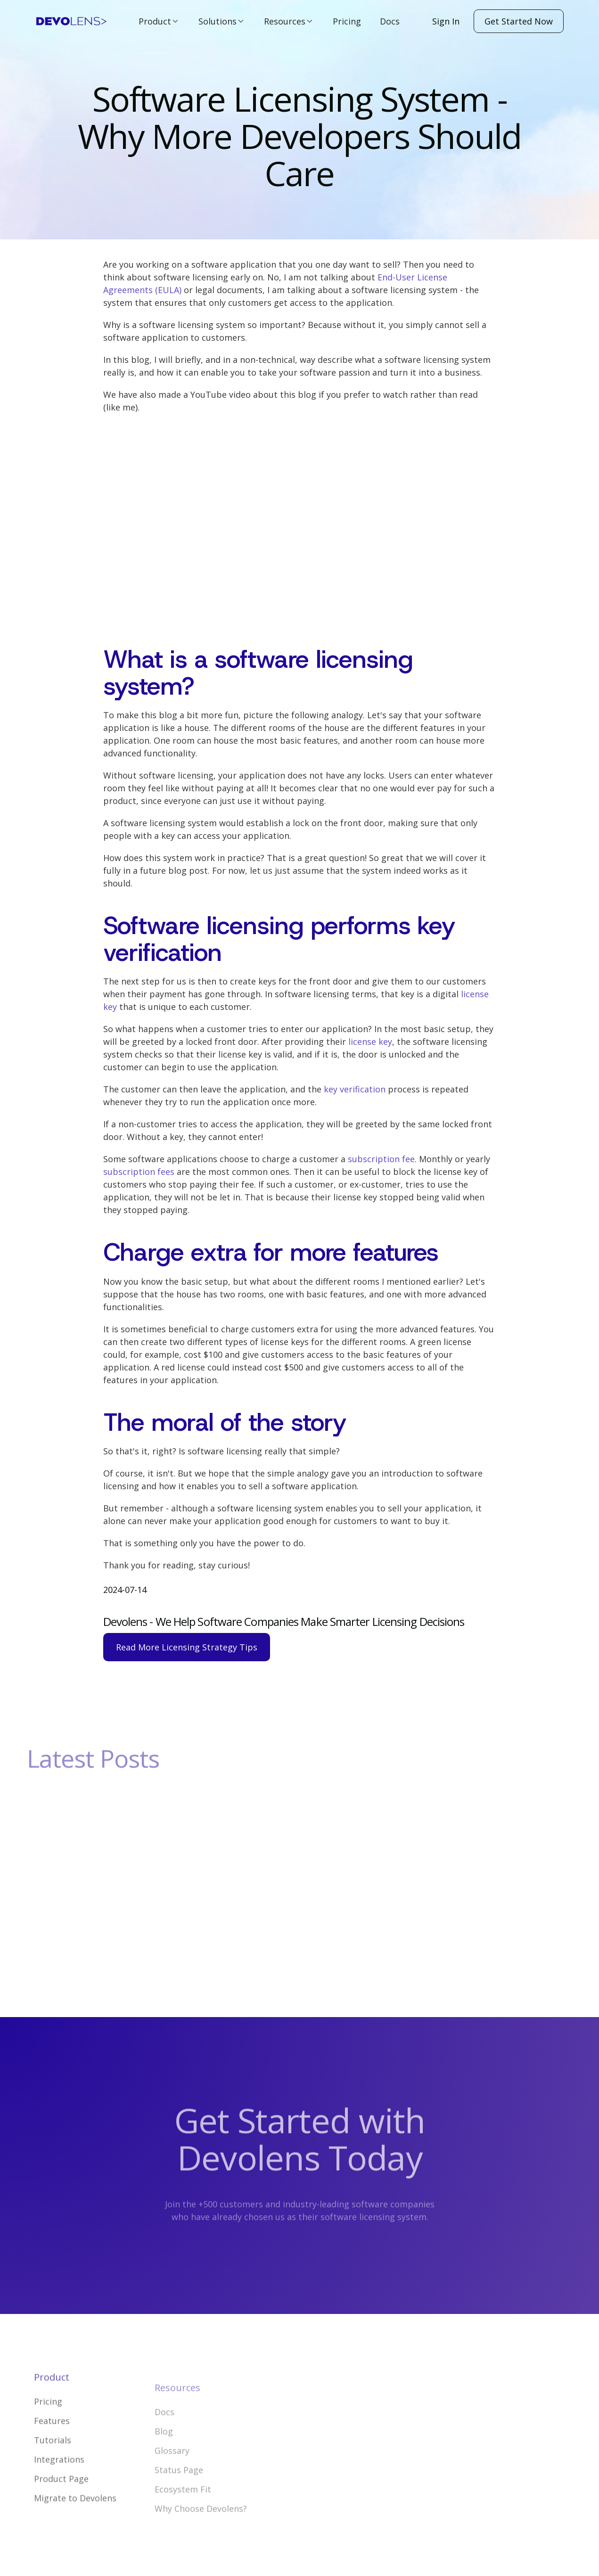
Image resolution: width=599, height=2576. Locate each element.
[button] (159, 21)
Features (52, 2448)
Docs (390, 21)
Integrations (59, 2487)
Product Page (61, 2506)
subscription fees (138, 1171)
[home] (71, 21)
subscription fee (381, 1159)
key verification (355, 1089)
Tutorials (52, 2467)
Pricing (347, 21)
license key (370, 1041)
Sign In (446, 21)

PROBLEM STATEMENT => The lines needed are those in the data above that hold the string "subscription"; copy each of them.

RESULT =>
subscription fees (138, 1171)
subscription fee (381, 1159)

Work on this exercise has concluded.